Business, Forwarding, Freight News
How forwarders helped British business battle the Brexit storm
[ June 23, 2026 // Chris Lewis ]The British International Freight Association (BIFA) says its members played a vital in helping businesses adapt to Brexit ten years ago. The biggest upheaval in UK trading conditions for a generation Union changed largely frictionless trade into a far more complex process involving customs declarations, rules-of-origin paperwork, VAT and duty procedures, safety and security requirements, and, for many sectors, sanitary and phytosanitary (SPS) controls.
For traders unfamiliar with these new obligations, the challenges were significant but BIFA members stepped up to provide the expertise, systems and support needed to keep supply chains moving and minimise disruption.
Over the past decade, freight forwarders have expanded customs brokerage operations, developed specialist post-Brexit logistics services, and invested heavily in technology and staff training. They have guided importers and exporters through continually evolving UK and EU regulations, helping businesses navigate new compliance requirements while reducing the risk of costly delays and border issues.

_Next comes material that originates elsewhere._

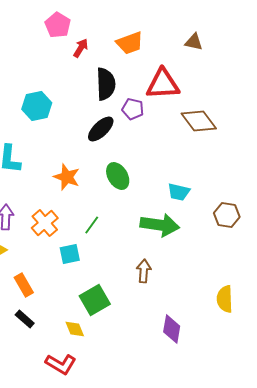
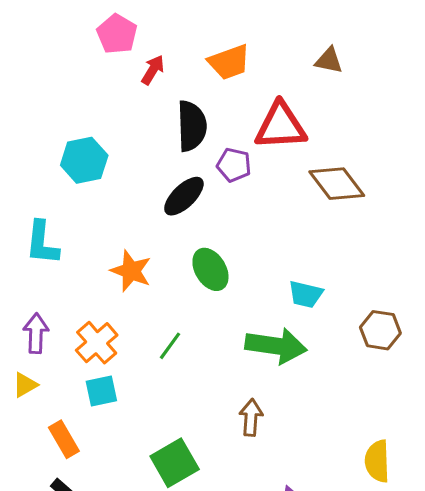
cyan square: (70, 254) -> (101, 391), moved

But forwarders, and the traders they serve, have faced increased paperwork, more inspections, higher compliance risks and rising operating costs. Groupage services have been particularly affected, with consolidated shipments requiring multiple customs entries and checks.
Developing effective systems, especially at non-inventory-linked ports such as Dover, demonstrated the scale of the challenge involved in creating and implementing new processes at speed.
The impact of Brexit has varied across sectors. Food, agricultural and live animal movements have faced some of the greatest hurdles as a result of enhanced biosecurity and sanitary controls.
Northern Ireland has become one of the most complex trading frontiers in Europe, requiring highly specialised expertise. Meanwhile, traders and logistics providers have had to adapt continually to changing guidance, new border processes and additional measures such as the EU’s Entry/Exit System and evolving environmental regulations.
While studies suggest UK–EU trade remains around 10–20% below the level it might have reached without Brexit, forwarding has transformed in response. UK-EU Customs and compliance services have become a core capability, while digitalisation has accelerated across the industry.
BIFA director general Steve Parker said: “Brexit made UK–EU trade harder, more costly and more administratively demanding. But BIFA members helped make it manageable. Over the last ten years they have become indispensable partners to importers and exporters, providing the expertise, resilience and innovation needed to keep goods moving in a far more complex trading environment.”
He added: “For freight forwarders, Brexit has been less a story of collapse than of transformation. Like never before, it has demonstrated the strategic importance of freight forwarders’ work in the supply chains that underpin international visible trade.”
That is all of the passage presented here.